Sean Trane
Collier’s fifth album finds him reaching his creative peak with the awesome Darius project, which takes his composing skills up a few echelons on the ladder of great jazz songwriters. Indeed, if Collier’s impeccable sense of composition is easily recognizable, a big part of his album’s artistic success is how he assembles the different ingredients, most notably the musicians he chooses and how they will interact in the frame of the canvas he wrote for the project. Featuring a mix of some of the usual suspects from both his earlier albums and his next outings, we’ll find long-time collabs like Beckett, Lowther and Webb, along with newer mates like Castle (keys), Speight (el. guit) and Wadsworth (tromb).

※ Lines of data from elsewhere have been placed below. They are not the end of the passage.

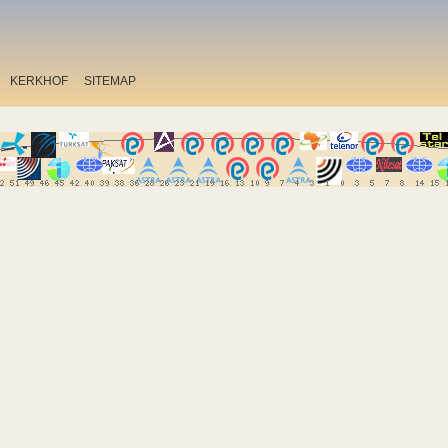
KERKHOF
SITEMAP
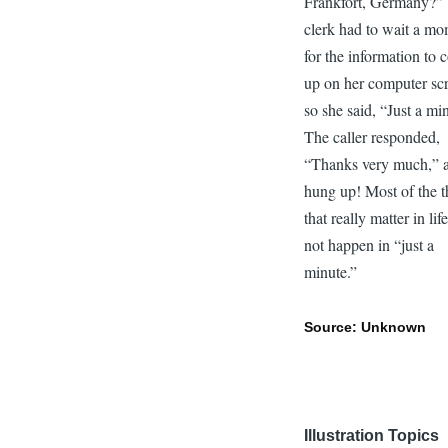
Frankfort, Germany?”
clerk had to wait a m
for the information to
up on her computer sc
so she said, “Just a mi
The caller responded,
“Thanks very much,” 
hung up! Most of the t
that really matter in lif
not happen in “just a
minute.”
Source: Unknown
Illustration Topics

In terms of the project, Darius is the first of Collier’s increased ambitions in terms of songwriting and Graham had created his own label Mosaic to allow himself all the freedom he wished. Mosaics would last mainly five years and Collier took full advantage of this new-found freedom from the very first release, the present Darius. Indeed, the album is mostly made up of one sole epic track, the 44-mins title track that was obviously sprawled over both sides of the vinyl, but presented on the CD as one whole uninterrupted track. Such a monster track can only dwarf its little brother, the 5-mins+ New Dawn, which has its own huge merits, but will likely to go unnoticed.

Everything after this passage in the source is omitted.